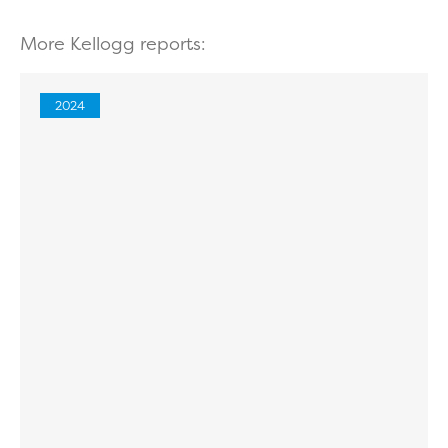
More Kellogg reports:
2024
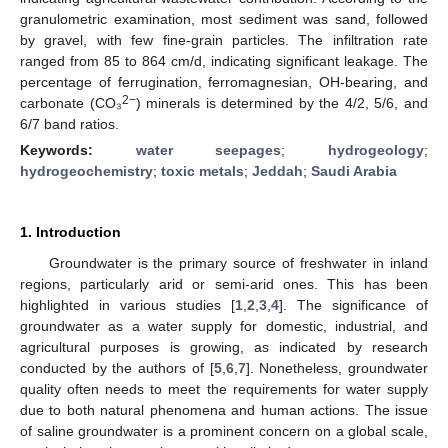
granulometric examination, most sediment was sand, followed
by gravel, with few fine-grain particles. The infiltration rate
ranged from 85 to 864 cm/d, indicating significant leakage. The
percentage of ferrugination, ferromagnesian, OH-bearing, and
2−
carbonate (CO₃
) minerals is determined by the 4/2, 5/6, and
6/7 band ratios.
Keywords:
water seepages
;
hydrogeology
;
hydrogeochemistry
;
toxic metals
;
Jeddah
;
Saudi Arabia
1. Introduction
Groundwater is the primary source of freshwater in inland
regions, particularly arid or semi-arid ones. This has been
highlighted in various studies [
1
,
2
,
3
,
4
]. The significance of
groundwater as a water supply for domestic, industrial, and
agricultural purposes is growing, as indicated by research
conducted by the authors of [
5
,
6
,
7
]. Nonetheless, groundwater
quality often needs to meet the requirements for water supply
due to both natural phenomena and human actions. The issue
of saline groundwater is a prominent concern on a global scale,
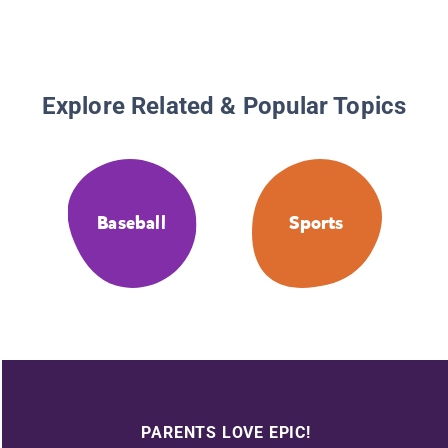
Explore Related & Popular Topics
Baseball
Sports
PARENTS LOVE EPIC!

#### [What you will do]
Restate the whole listing above exactly, please, omitting every image.

#### [Exercise response]
More Kellogg reports:
2024
granulometric examination, most sediment was sand, followed
by gravel, with few fine-grain particles. The infiltration rate
ranged from 85 to 864 cm/d, indicating significant leakage. The
percentage of ferrugination, ferromagnesian, OH-bearing, and
2−
carbonate (CO₃
) minerals is determined by the 4/2, 5/6, and
6/7 band ratios.
Keywords:
water seepages
;
hydrogeology
;
hydrogeochemistry
;
toxic metals
;
Jeddah
;
Saudi Arabia
1. Introduction
Groundwater is the primary source of freshwater in inland
regions, particularly arid or semi-arid ones. This has been
highlighted in various studies [
1
,
2
,
3
,
4
]. The significance of
groundwater as a water supply for domestic, industrial, and
agricultural purposes is growing, as indicated by research
conducted by the authors of [
5
,
6
,
7
]. Nonetheless, groundwater
quality often needs to meet the requirements for water supply
due to both natural phenomena and human actions. The issue
of saline groundwater is a prominent concern on a global scale,
Explore Related & Popular Topics
Baseball
Sports
PARENTS LOVE EPIC!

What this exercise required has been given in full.